9. The Company's 5 3/4% Secured Notes which were due December 31, 1966 are secured by a second mortgage on the Company's flight equipment and by a first mortgage on other fixed assets and inventories of the Company. Although these Notes were not paid when due, none of the holders has made a written demand for payment as provided in the Notes. Should such demand be made and payment is not made, the indebtedness described in the following Notes 10 and 11 can be declared immediately due and payable by such creditors.

10. The long-term note held by a bank is payable in monthly installments of $33,277 each to January 31, 1970, with interest at 5 3/4% per annum. In the accompanying balance sheet, the amount payable within one year, $399,324, is included under current liabilities. The loan is secure by a first mortgage on all flight equipment and accessories owned by the Company while the mortgage is in effect. The credit agreement provides certain requirements as to maintenance of working capital and restrictions on indebtedness, capital expenditures, new leases, cash dividends and acquisitions or retirements of capital stock. At December 31, 1967, the Company was technically in default with respect to the minimum working capital provision. However, the bank has waived its right to accelerate the terms of the note until the first of the following events occurs: (1) The Company obtains or fails to obtain the necessary approvals in connection with the operating and financing agreements discussed in Notes 2, 3, 5 and 6; or (2) An adverse change takes place in the Company's financial position subsequent to May 2, 1968.

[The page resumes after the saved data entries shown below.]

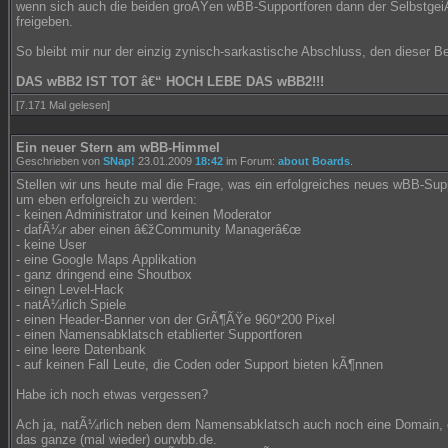
wenn sich auch die beiden groÃŸen wBB-Supportforen dann der SelbstgeiÃ
freigeben.
So bleibt mir nur der einzig zynisch-sarkastische Abschluss, den dieser Be
DAS wBB2 IST TOT â€“ HOCH LEBE DAS wBB2!!!
[7.171 Mal gelesen]
Ein neuer Stern am wBB-Himmel
Geschrieben von
SNap!
23.01.2009
18:42
im Forum:
about Boards
.
Stellen wir uns heute mal die Frage, was ein erfolgreiches neues wBB-Sup
um eben erfolgreich zu werden:
- keinen Administrator und keinen Moderator
- dafÃ¼r aber einen â€žCommunity Managerâ€œ
- keine User
- eine Google Maps Applikation
- ganz dringend eine Shoutbox
- einen Level-Hack
- natÃ¼rlich Spiele
- einen Header-Banner von der GrÃ¶ÃŸe 960*200 Pixel
- einen Namensabklatsch etablierter Supportforen
- eine leere Datenbank
- auf keinen Fall Leute, die Coden oder Support bieten kÃ¶nnen
Habe ich noch etwas vergessen?
Ach ja, natÃ¼rlich neben dem Namensabklatsch auch noch eine Domain, d
das ganze (mal wieder) ourwbb.de.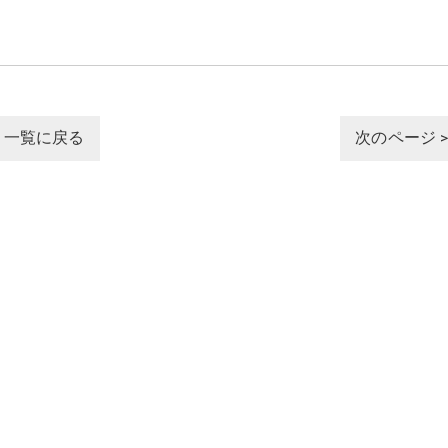
一覧に戻る
次のページ 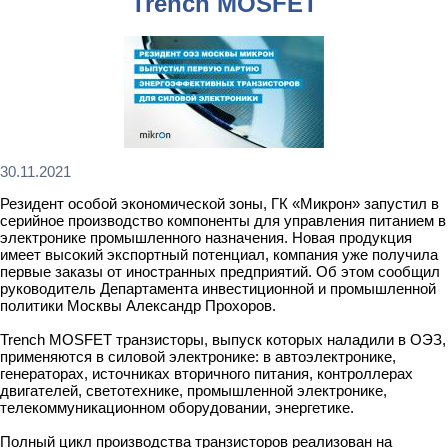
Trench MOSFET
30.11.2021
Резидент особой экономической зоны, ГК «Микрон» запустил в
серийное производство компоненты для управления питанием в
электронике промышленного назначения. Новая продукция
имеет высокий экспортный потенциал, компания уже получила
первые заказы от иностранных предприятий. Об этом сообщил
руководитель Департамента инвестиционной и промышленной
политики Москвы Александр Прохоров.
Trench MOSFET транзисторы, выпуск которых наладили в ОЭЗ,
применяются в силовой электронике: в автоэлектронике,
генераторах, источниках вторичного питания, контроллерах
двигателей, светотехнике, промышленной электронике,
телекоммуникационном оборудовании, энергетике.
Полный цикл производства транзисторов реализован на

11. The 6% Convertible Subordinated Debentures and interest coupons attached thereto are subordinated to all present and future unsubordinated indebtedness for money borrowed (amounting at December 31, 1967 t0 $1,448,984). In the absence of a default under the terms of the unsubordinated indebtedness the Company may (a) make timely payments of maturing debenture interest coupons, (b) at its option, redeem the debentures in whole or in part on any date prior to maturity at 105% during the twelve-month period beginning June 1, 1967 and thereafter at prices decreasing 1/2 of 1% in each succeeding twelve-month period to 1977, and (c) deposit with the trustee on May 31 of each of the years 1970 through 1978, for a sinking fund, a sum sufficient to redeem at 100% and accrued interest 6.0782% of the aggregate principal amount of debentures issued prior to August 1, 1964. The debentures are convertible, at any time prior to maturity or redemption, into capital stock of the company at the conversion rate of $8 per share. The indenture relating to the debentures contains restrictive covenants relating to cash dividends and acquisitions and retirements of the Company's capital stock. During 1967, $22,900 of these debentures were surrendered for conversion into 2,862 shares of capital stock at $8 per share. The $20,034 excess over par value of the capital stock issued ws credited to Paid-in Capital. At December 31, 1967, 102,426 shares of capital stock were reserved for conversion of the remaining outstanding debentures.

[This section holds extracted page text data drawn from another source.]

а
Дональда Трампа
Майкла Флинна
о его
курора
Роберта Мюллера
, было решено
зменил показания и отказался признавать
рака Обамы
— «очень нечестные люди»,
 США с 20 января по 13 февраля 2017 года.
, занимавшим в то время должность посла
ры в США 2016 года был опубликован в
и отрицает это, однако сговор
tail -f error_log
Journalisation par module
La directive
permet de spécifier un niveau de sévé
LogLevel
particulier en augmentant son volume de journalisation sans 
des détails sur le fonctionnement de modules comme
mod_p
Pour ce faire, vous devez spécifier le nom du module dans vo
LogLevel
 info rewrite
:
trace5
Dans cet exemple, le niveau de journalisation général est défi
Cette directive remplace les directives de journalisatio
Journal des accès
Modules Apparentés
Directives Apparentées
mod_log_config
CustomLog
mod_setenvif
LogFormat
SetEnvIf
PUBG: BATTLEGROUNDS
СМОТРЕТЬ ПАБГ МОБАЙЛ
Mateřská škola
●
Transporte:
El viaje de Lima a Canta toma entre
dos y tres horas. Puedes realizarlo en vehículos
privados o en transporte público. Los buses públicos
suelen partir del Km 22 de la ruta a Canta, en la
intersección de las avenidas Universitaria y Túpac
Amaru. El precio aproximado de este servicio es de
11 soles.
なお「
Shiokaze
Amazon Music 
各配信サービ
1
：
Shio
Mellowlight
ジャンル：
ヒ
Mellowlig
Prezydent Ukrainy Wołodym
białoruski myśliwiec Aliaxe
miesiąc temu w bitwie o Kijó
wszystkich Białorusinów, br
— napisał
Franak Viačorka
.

12. At December 31, 1967, 13,750 shares of capital stock were reserved for options granted under the 1964 Employees' Restricted Stock Option Plan, exercisable at a price of $6 per share. These options will expire if not exercised by December 12, 1969. No options were exercised during 1967.

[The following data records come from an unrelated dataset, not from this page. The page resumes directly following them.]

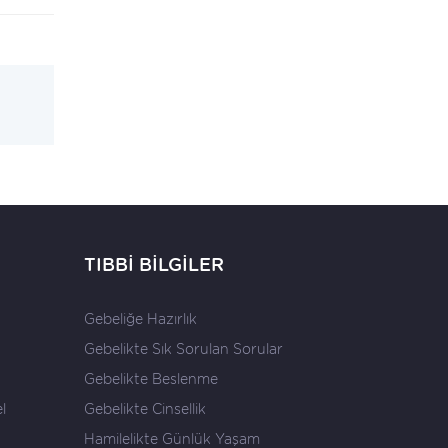
TIBBİ BİLGİLER
Gebeliğe Hazırlık
Gebelikte Sık Sorulan Sorular
Gebelikte Beslenme
l
Gebelikte Cinsellik
Hamilelikte Günlük Yaşam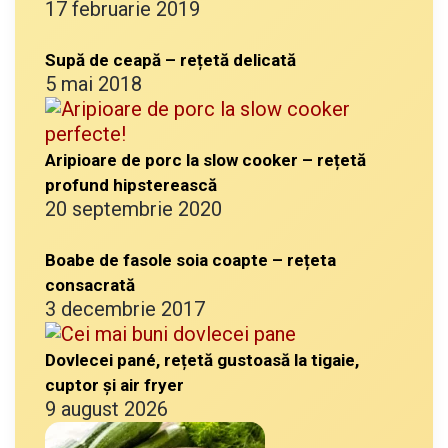
17 februarie 2019
Supă de ceapă – rețetă delicată
5 mai 2018
Aripioare de porc la slow cooker – rețetă
profund hipsterească
20 septembrie 2020
Boabe de fasole soia coapte – rețeta
consacrată
3 decembrie 2017
Dovlecei pané, rețetă gustoasă la tigaie,
cuptor și air fryer
9 august 2026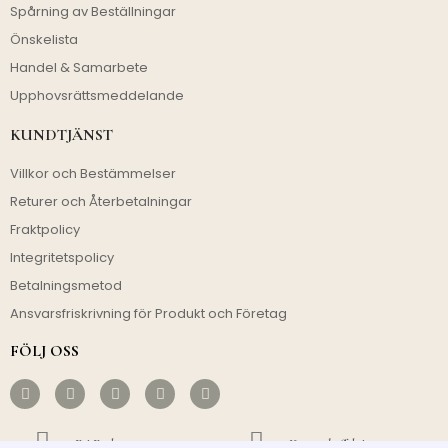
Spårning av Beställningar
Önskelista
Handel & Samarbete
Upphovsrättsmeddelande
KUNDTJÄNST
Villkor och Bestämmelser
Returer och Återbetalningar
Fraktpolicy
Integritetspolicy
Betalningsmetod
Ansvarsfriskrivning för Produkt och Företag
FÖLJ OSS
Fri Frakt
Kostnadseffektivt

13. The Company has three pension plans covering substantially all of its employees. These plans are funded through trust funds. One is contributory and two are non-contributory. The Company's policy is to fund pension cost accrued. Total pension costs for 1967 and 1966 amounted to $119,329 and $92,187, respectively. The unfunded past service liability at December 31, 1967 aggregated $219,874 included initial past service liability of $81,000 for employee members of the International Association of Machinists admitted to the plan in 1967 and $148,900 at December 31, 1966. The actuarially computed value of vested benefits for all plans as of December 31, 1967 exceeded the total of the pension fund and balance sheet accruals by approximately $66,000.